It seems no one has actually quantified the benefit of a balanced interface. So it’s usually dismissed because it isn’t a whiz bang solution.

Also possibly because it will show the emperor has no clothes when it comes to noise figures.
 
It seems no one has actually quantified the benefit of a balanced interface. So it’s usually dismissed because it isn’t a whiz bang solution.
The benefit of balanced technology is pretty well established in professional audio interfaces. As I mentioned, maybe even in this thread, one small TX company got a patent for applying the concept of balanced inputs to a phono preamp.
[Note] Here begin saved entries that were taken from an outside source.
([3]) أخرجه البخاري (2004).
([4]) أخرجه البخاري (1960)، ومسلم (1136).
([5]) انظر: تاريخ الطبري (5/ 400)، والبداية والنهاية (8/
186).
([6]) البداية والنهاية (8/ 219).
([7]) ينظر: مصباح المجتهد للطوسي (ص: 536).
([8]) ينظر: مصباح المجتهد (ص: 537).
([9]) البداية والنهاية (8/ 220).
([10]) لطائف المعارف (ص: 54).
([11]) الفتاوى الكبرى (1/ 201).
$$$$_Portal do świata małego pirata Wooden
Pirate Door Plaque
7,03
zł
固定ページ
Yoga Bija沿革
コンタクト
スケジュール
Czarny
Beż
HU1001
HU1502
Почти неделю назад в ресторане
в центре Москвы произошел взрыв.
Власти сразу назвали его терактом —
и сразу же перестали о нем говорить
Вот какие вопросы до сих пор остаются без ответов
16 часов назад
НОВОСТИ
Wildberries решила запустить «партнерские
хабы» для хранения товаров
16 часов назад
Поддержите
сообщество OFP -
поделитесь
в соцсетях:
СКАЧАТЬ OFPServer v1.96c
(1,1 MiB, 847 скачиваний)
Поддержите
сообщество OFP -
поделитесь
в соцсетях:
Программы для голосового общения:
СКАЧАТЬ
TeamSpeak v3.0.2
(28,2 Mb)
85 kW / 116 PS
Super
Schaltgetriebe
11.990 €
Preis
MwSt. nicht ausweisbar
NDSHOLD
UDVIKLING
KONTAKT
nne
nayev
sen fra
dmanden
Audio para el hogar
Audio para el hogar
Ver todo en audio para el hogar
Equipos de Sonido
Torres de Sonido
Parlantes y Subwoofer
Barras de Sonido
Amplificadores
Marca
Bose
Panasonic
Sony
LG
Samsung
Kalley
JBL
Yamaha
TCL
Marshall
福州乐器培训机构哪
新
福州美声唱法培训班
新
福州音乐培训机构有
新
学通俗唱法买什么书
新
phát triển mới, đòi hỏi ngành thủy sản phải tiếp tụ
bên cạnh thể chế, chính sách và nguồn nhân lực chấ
The patent wrapper (the back and forth arguments exchanged between inventor and the examiner) was almost humorous to read as the junior, wet behind the ears patent examiner, marveled at the new to him benefit of using balanced inputs for CM noise cancellation.
Also possibly because it will show the emperor has no clothes when it comes to noise figures.
It has been decades since I thought about this stuff seriously. My experience was mainly with consumer playback technology. IIRC the some (?) of consumer MM phono carts came with the low or the (-) lead on one channel of the stereo cart bonded to the head shell ground. Suggesting to me that perhaps single-ended is the expected front end topology.

JR
 
The European market, Thorens, Philips, Ortofon, B&O, used 5pin and 7 pin DIN connectors for TT, and other 2ch sound equipment, which had (have) a separate ground pin. I have not looked into the circuits used for phono inputs.
The fifth pin, (typ. center) was connected to shield/ground tonearm. No separate ground lead for tone arm ground.
The US market was not receptive to the European connector standard.
Obviously the transformers used for MC carts lend themselves to differential signaling.
Shortsighted marketing geniuses favored the RCA plug.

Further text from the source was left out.